ジャンク談 17日より23日までは極めて激烈な戦闘があり

遼陽戦果未発表 わが軍の行動は既に着々と成功し右側部隊の如きは奉天に前進し

武装解除着手 上海に於ける露艦の2艦はいよいよ昨日をもって武装解除に着手

艦隊出港又延期 28日ベルリン特約通信員発電

バルチック艦隊の出港は再び延期され、そして今回は12月末までと限って延期したと云われる。海軍当局も今やいよいよ同艦隊が果たして極東に達し得るかどうか疑問に思うようになっている。

主力増援に汲々 同上

ベルリン ターゲ ブラット紙がパリーより入手した報道によれば露国は新たに第2回の増派軍団を編成し之を奉天に集中するといわれている。

ジャンク談 28日チーフ特派員発電

最近到着したジャンクの情報によれば、17日より23日までは極めて激烈な戦闘があり、19日には椅子山(いしざん 旅順港のすぐ北側の山)の北側で小口径の砲4門ある八号半台は破壊され露軍は退却した。18日、19日の両夜日本軍は大雨を冒して椅子山を攻撃したがこれを陥れるに到っていない。

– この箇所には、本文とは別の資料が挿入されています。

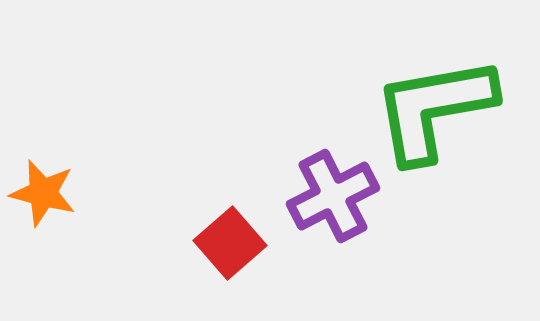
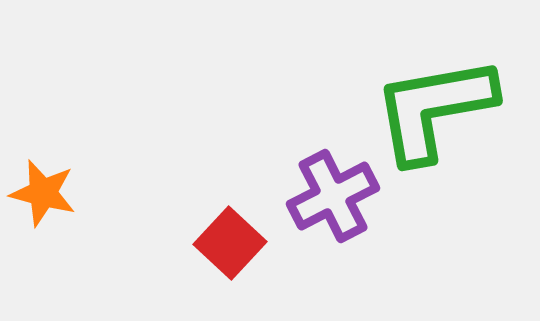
red square: rotated 6 degrees counterclockwise
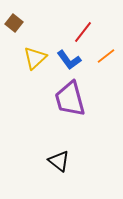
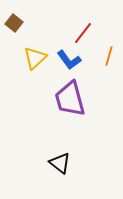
red line: moved 1 px down
orange line: moved 3 px right; rotated 36 degrees counterclockwise
black triangle: moved 1 px right, 2 px down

25日の夜5~60発の砲弾が旅順市街に落ちた。日本軍は椅子山付近に居るが未だ椅子山を占領していない。

解説:本紙8月26日(22日までの旅順)に関連記事があるが、丁度この頃は第3軍(乃木大将)が多大な犠牲を払い第1回の旅順総攻撃に失敗した時期である。

遼陽戦果未発表

遼陽決戦に関する公報は発表されていないがわが軍の行動は既に着々と成功し右側部隊の如きは奉天に前進し遼陽の敵は退路を断たれる危機に陥りつつある。

解説:本紙8月26日(遼陽の戦機)に関連記事があるが遼陽総攻撃は、開始されたばかりで大本営発表等はまだ無い。

武装解除着手

上海に於ける露艦アスコルド及びグロブボイの2艦はいよいよ期限どおり昨日をもって武装解除に着手し、2日間を以って終了するはずとその筋へ電報があった。

解説810日の黄海の海戦で敗れた旅順艦隊の2隻が中立港上海に逃げ込んでいたが国際法に従って、武装解除されることとなった。